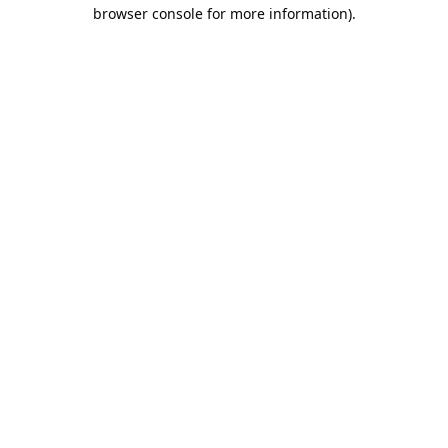
browser console for more information).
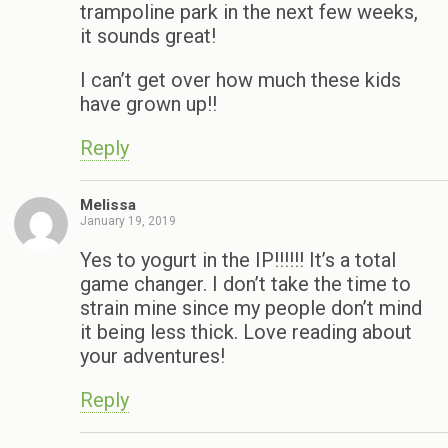
trampoline park in the next few weeks,
it sounds great!
I can’t get over how much these kids
have grown up!!
Reply
Melissa
January 19, 2019
Yes to yogurt in the IP!!!!!! It’s a total
game changer. I don’t take the time to
strain mine since my people don’t mind
it being less thick. Love reading about
your adventures!
Reply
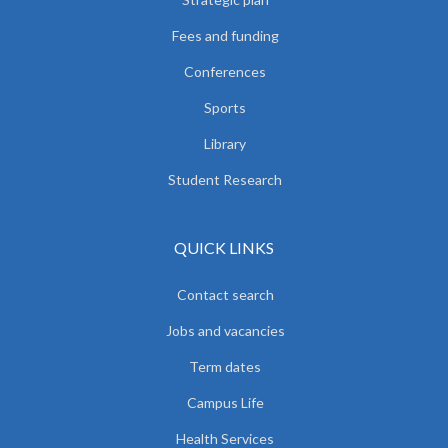
Fees and funding
Conferences
Sports
Library
Student Research
QUICK LINKS
Contact search
Jobs and vacancies
Term dates
Campus Life
Health Services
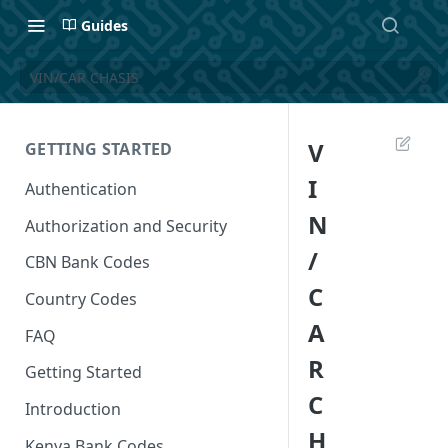
Guides
VIN/CAR CHASIS
V
GETTING STARTED
I
Authentication
N
Authorization and Security
/
CBN Bank Codes
C
Country Codes
A
FAQ
R
Getting Started
C
Introduction
H
Kenya Bank Codes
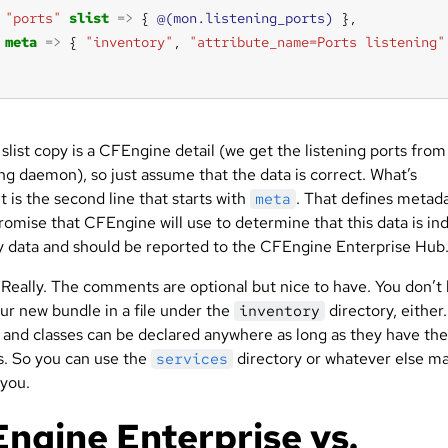
"ports"
slist
=>
 { 
@(mon.listening_ports)
meta
=>
 { 
"inventory"
, 
"attribute_name=Ports listening"
 slist copy is a CFEngine detail (we get the listening ports from
ng daemon), so just assume that the data is correct. What’s
 is the second line that starts with
. That defines metad
meta
romise that CFEngine will use to determine that this data is in
y data and should be reported to the CFEngine Enterprise Hub
. Really. The comments are optional but nice to have. You don’t
ur new bundle in a file under the
directory, either
inventory
s and classes can be declared anywhere as long as they have the
gs. So you can use the
directory or whatever else m
services
 you.
ngine Enterprise vs.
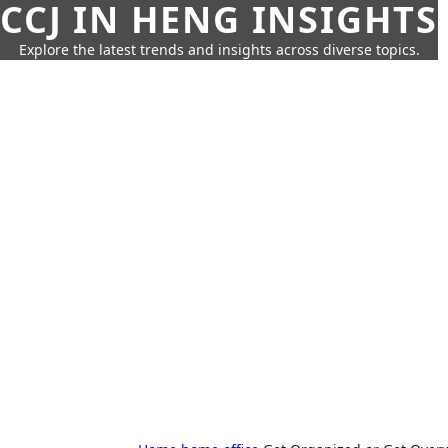
CCJ IN HENG INSIGHTS
Explore the latest trends and insights across diverse topics.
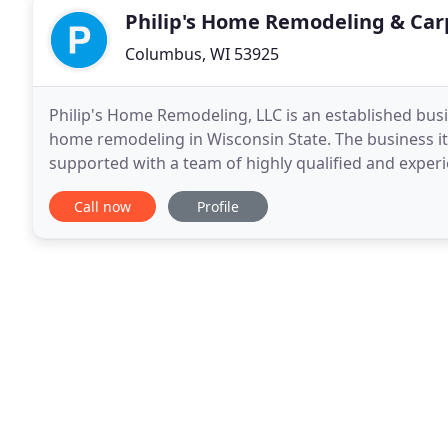
Philip's Home Remodeling & Car
Columbus, WI 53925
Philip's Home Remodeling, LLC is an established busi
home remodeling in Wisconsin State. The business it
supported with a team of highly qualified and exper
and construction management, cost advice to a
Call now
Profile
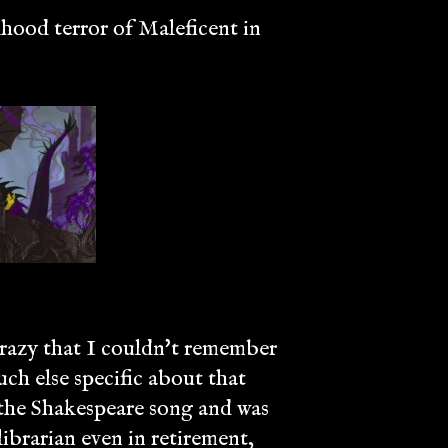
dhood terror of Maleficent in
 crazy that I couldn't remember
much else specific about that
 the Shakespeare song and was
ibrarian even in retirement,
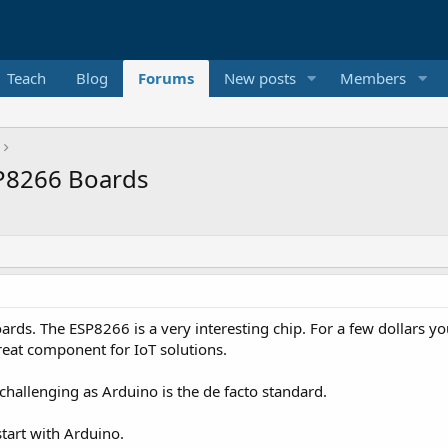
Teach
Blog
Forums
New posts
Members
SP8266 Boards
rds. The ESP8266 is a very interesting chip. For a few dollars y
 great component for IoT solutions.
hallenging as Arduino is the de facto standard.
tart with Arduino.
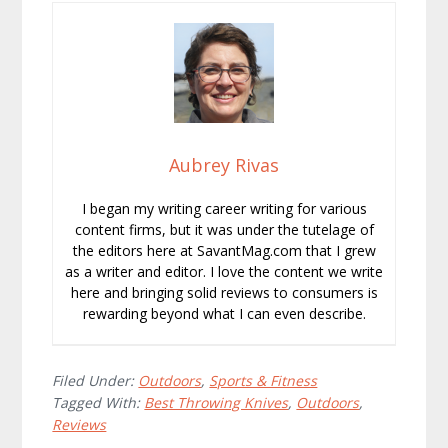
Aubrey Rivas
I began my writing career writing for various
content firms, but it was under the tutelage of
the editors here at SavantMag.com that I grew
as a writer and editor. I love the content we write
here and bringing solid reviews to consumers is
rewarding beyond what I can even describe.
Filed Under:
Outdoors
,
Sports & Fitness
Tagged With:
Best Throwing Knives
,
Outdoors
,
Reviews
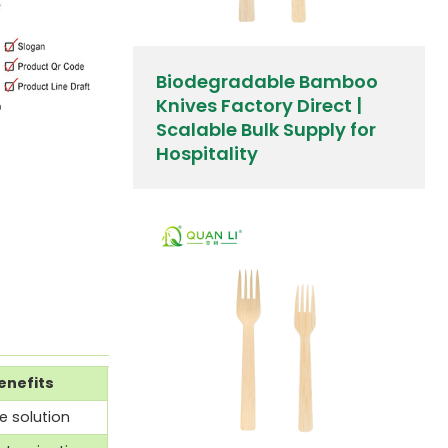
Biodegradable Bamboo
Knives Factory Direct |
Scalable Bulk Supply for
Hospitality
enefits
 solution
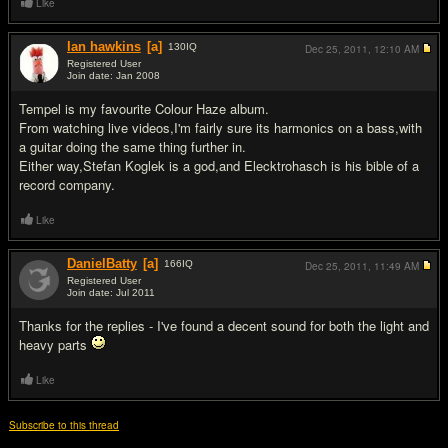
Like
Ian hawkins
[a]
130
IQ
Dec 25, 2011,
12:10 AM
Registered User
Join date: Jan 2008
#4
Tempel is my favourite Colour Haze album.
From watching live videos,I'm fairly sure its harmonics on a bass,with
a guitar doing the same thing further in.
Either way,Stefan Koglek is a god,and Elecktrohasch is his bible of a
record company.
Like
DanielBatty
[a]
166
IQ
Dec 25, 2011,
11:49 AM
Registered User
Join date: Jul 2011
#5
Thanks for the replies - I've found a decent sound for both the light and
heavy parts
Like
Subscribe to this thread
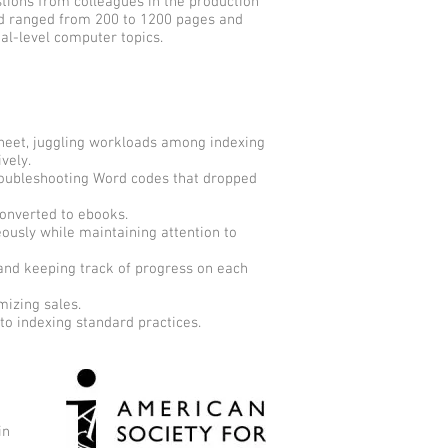
tions from colleagues in the production
d ranged from 200 to 1200 pages and
al-level computer topics.
heet, juggling workloads among indexing
vely.
troubleshooting Word codes that dropped
converted to ebooks.
eously while maintaining attention to
 and keeping track of progress on each
mizing sales.
to indexing standard practices.
in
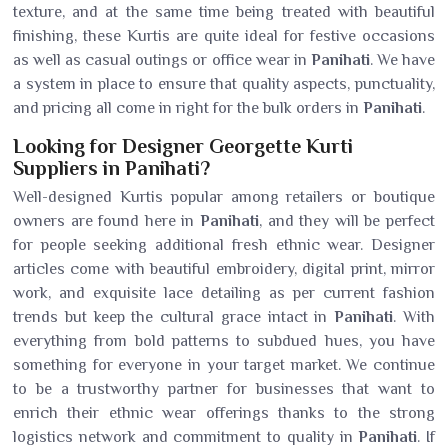
texture, and at the same time being treated with beautiful
finishing, these Kurtis are quite ideal for festive occasions
as well as casual outings or office wear in
Panihati
. We have
a system in place to ensure that quality aspects, punctuality,
and pricing all come in right for the bulk orders in
Panihati
.
Looking for Designer Georgette Kurti
Suppliers in Panihati?
Well-designed Kurtis popular among retailers or boutique
owners are found here in
Panihati
, and they will be perfect
for people seeking additional fresh ethnic wear. Designer
articles come with beautiful embroidery, digital print, mirror
work, and exquisite lace detailing as per current fashion
trends but keep the cultural grace intact in
Panihati
. With
everything from bold patterns to subdued hues, you have
something for everyone in your target market. We continue
to be a trustworthy partner for businesses that want to
enrich their ethnic wear offerings thanks to the strong
logistics network and commitment to quality in
Panihati
. If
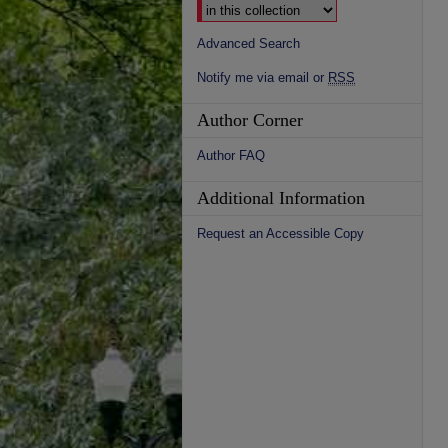
Advanced Search
Notify me via email or
RSS
Author Corner
Author FAQ
Additional Information
Request an Accessible Copy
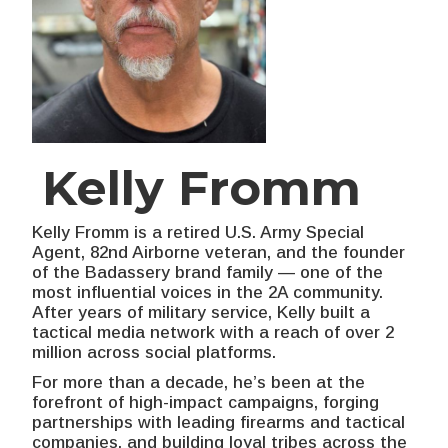
Kelly Fromm
Kelly Fromm is a retired U.S. Army Special
Agent, 82nd Airborne veteran, and the founder
of the Badassery brand family — one of the
most influential voices in the 2A community.
After years of military service, Kelly built a
tactical media network with a reach of over 2
million across social platforms.
For more than a decade, he’s been at the
forefront of high-impact campaigns, forging
partnerships with leading firearms and tactical
companies, and building loyal tribes across the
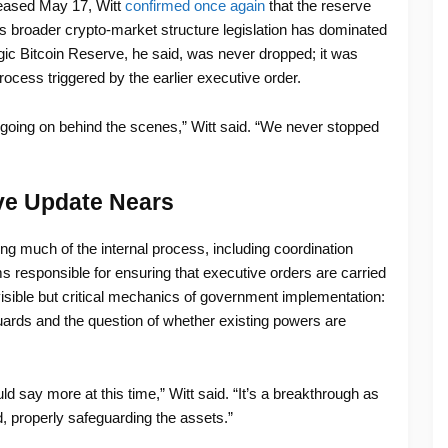
leased May 17, Witt
confirmed once again
that the reserve
s broader crypto-market structure legislation has dominated
gic Bitcoin Reserve, he said, was never dropped; it was
cess triggered by the earlier executive order.
rk going on behind the scenes,” Witt said. “We never stopped
rve Update Nears
ing much of the internal process, including coordination
responsible for ensuring that executive orders are carried
visible but critical mechanics of government implementation:
ards and the question of whether existing powers are
d say more at this time,” Witt said. “It’s a breakthrough as
nd, properly safeguarding the assets.”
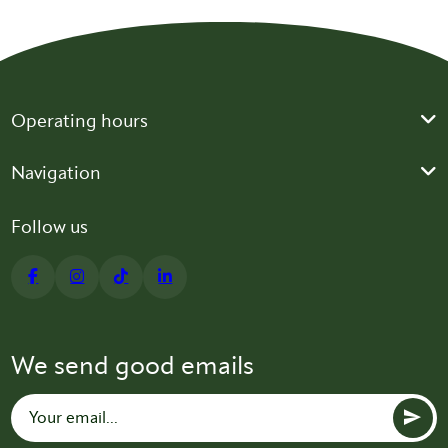
Operating hours
Navigation
Follow us
We send good emails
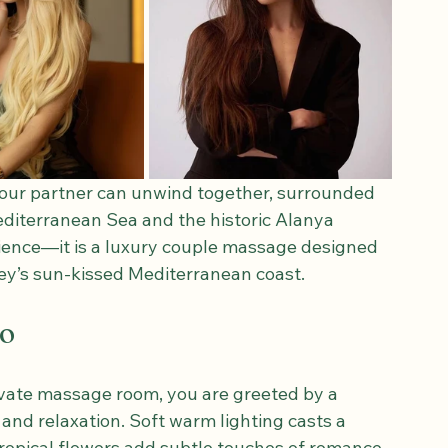
our partner can unwind together, surrounded 
diterranean Sea and the historic Alanya 
rience—it is a luxury couple massage designed 
ey’s sun-kissed Mediterranean coast.
wo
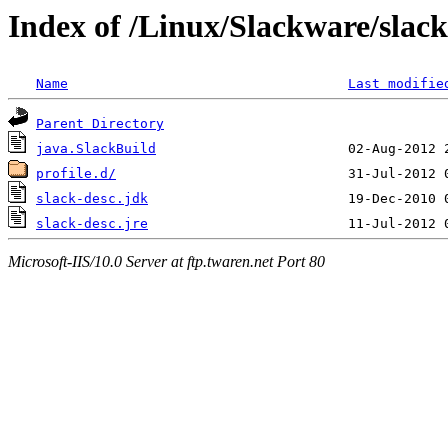
Index of /Linux/Slackware/slack
Name
Last modifie
Parent Directory
java.SlackBuild
profile.d/
slack-desc.jdk
slack-desc.jre
Microsoft-IIS/10.0 Server at ftp.twaren.net Port 80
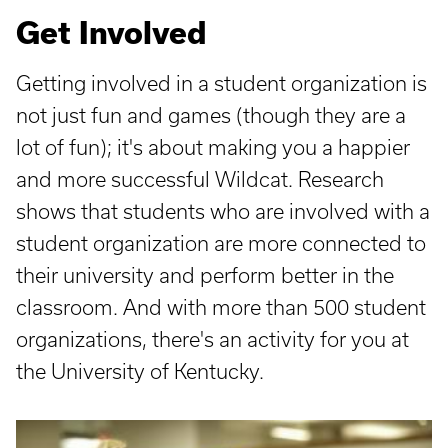
Get Involved
Getting involved in a student organization is
not just fun and games (though they are a
lot of fun); it's about making you a happier
and more successful Wildcat. Research
shows that students who are involved with a
student organization are more connected to
their university and perform better in the
classroom. And with more than 500 student
organizations, there's an activity for you at
the University of Kentucky.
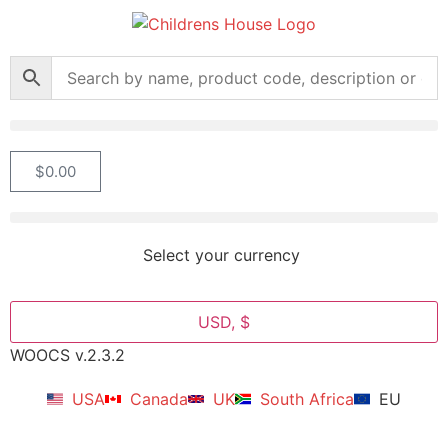
$
0.00
Select your currency
USD, $
WOOCS v.2.3.2
USA
Canada
UK
South Africa
EU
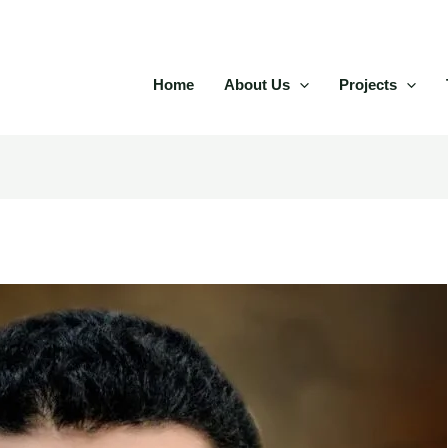
Home
About Us
Projects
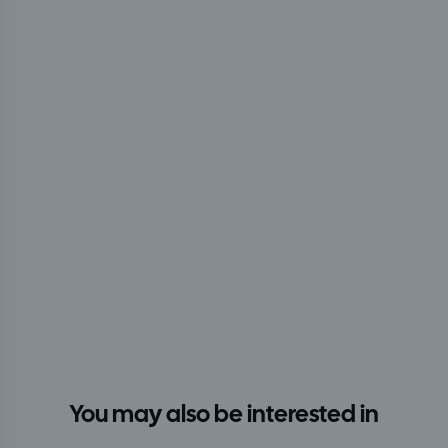
You may also be interested in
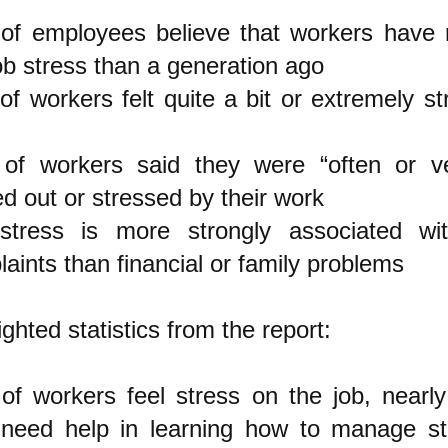
of employees believe that workers have
ob stress than a generation ago
f workers felt quite a bit or extremely st
of workers said they were “often or ve
d out or stressed by their work
stress is more strongly associated wit
aints than financial or family problems
ighted statistics from the report:
f workers feel stress on the job, nearly
 need help in learning how to manage s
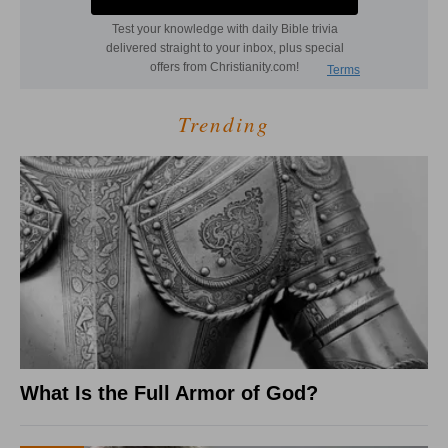
Trending
What Is the Full Armor of God?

### What you need to do
All lines above starting at the one with "gs. So you can use the" and ending at the one with "Philip's Home Remodeling, LLC", inclusive, are to be printed again exactly, with the pictures left out.

### Result for this task
gs. So you can use the
directory or whatever else m
services
 you.
ngine Enterprise vs.
CCJ IN HENG INSIGHTS
Explore the latest trends and insights across diverse topics.
Philip's Home Remodeling & Car
Columbus, WI 53925
Philip's Home Remodeling, LLC is an established busi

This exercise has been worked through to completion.